##### Material to process #####

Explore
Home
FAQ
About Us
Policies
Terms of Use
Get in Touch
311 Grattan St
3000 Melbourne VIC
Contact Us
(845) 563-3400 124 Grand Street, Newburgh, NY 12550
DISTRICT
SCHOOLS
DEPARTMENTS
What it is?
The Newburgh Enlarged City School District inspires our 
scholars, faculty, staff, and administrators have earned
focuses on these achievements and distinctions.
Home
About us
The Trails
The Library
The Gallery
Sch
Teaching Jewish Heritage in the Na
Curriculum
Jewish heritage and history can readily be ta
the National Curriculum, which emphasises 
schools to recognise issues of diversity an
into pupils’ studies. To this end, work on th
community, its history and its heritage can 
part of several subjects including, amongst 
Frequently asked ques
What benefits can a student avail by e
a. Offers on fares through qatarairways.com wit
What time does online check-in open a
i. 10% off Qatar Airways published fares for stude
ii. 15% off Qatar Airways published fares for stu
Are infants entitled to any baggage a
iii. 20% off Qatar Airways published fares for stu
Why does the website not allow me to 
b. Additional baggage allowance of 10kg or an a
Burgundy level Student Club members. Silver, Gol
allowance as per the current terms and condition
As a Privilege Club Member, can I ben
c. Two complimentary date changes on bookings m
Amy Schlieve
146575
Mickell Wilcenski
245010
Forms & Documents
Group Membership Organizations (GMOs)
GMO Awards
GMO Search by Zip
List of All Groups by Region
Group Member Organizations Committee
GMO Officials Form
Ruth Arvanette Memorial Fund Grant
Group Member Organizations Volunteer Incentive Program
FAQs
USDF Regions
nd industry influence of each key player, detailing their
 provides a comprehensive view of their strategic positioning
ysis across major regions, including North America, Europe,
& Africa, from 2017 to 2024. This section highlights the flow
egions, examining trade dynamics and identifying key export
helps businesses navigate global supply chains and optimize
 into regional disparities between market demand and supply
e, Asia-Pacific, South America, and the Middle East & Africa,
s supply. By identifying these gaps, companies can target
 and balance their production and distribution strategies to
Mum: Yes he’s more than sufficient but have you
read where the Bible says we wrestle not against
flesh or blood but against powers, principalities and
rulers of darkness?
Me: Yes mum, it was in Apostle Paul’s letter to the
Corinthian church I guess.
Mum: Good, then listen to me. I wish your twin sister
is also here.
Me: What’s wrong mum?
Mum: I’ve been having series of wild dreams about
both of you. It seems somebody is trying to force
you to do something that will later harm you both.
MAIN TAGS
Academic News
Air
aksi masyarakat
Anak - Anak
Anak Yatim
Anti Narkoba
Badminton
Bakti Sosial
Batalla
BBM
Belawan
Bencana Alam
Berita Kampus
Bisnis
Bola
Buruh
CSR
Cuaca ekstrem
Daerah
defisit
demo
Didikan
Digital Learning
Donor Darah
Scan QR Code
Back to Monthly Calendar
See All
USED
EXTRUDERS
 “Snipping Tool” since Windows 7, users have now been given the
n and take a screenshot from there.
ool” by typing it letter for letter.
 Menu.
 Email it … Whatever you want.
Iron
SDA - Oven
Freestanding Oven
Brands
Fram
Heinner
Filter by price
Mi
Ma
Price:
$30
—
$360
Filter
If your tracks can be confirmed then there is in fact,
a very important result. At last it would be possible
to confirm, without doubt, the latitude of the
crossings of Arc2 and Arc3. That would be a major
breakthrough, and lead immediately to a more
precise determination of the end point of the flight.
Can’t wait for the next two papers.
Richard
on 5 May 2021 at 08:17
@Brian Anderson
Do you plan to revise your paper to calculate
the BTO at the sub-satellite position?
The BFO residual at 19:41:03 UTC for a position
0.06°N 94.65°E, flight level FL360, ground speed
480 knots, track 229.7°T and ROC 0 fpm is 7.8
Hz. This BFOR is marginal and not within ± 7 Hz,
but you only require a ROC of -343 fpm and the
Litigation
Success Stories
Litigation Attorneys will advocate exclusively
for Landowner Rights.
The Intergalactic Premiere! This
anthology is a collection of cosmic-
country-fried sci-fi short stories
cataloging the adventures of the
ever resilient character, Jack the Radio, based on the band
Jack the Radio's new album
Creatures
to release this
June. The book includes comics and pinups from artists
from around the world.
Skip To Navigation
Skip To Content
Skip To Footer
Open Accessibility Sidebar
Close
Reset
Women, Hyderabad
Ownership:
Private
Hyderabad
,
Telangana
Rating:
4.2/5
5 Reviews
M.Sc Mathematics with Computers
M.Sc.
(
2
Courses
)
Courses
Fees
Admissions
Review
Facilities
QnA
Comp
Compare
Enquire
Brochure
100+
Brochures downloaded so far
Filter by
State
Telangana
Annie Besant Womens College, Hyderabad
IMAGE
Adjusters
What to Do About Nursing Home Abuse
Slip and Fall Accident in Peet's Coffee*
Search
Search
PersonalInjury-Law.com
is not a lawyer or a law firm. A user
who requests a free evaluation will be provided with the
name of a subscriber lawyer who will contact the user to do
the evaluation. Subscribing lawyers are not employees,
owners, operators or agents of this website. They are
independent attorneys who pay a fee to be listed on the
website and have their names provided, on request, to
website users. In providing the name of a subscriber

#####

→ Exercise goal
With the line holding "Frequently asked ques" as the first and the line holding "ii. 15% off" as the last, set down that range of the entries above exactly, and nothing else.

→ Answer section
Frequently asked ques
What benefits can a student avail by e
a. Offers on fares through qatarairways.com wit
What time does online check-in open a
i. 10% off Qatar Airways published fares for stude
ii. 15% off Qatar Airways published fares for stu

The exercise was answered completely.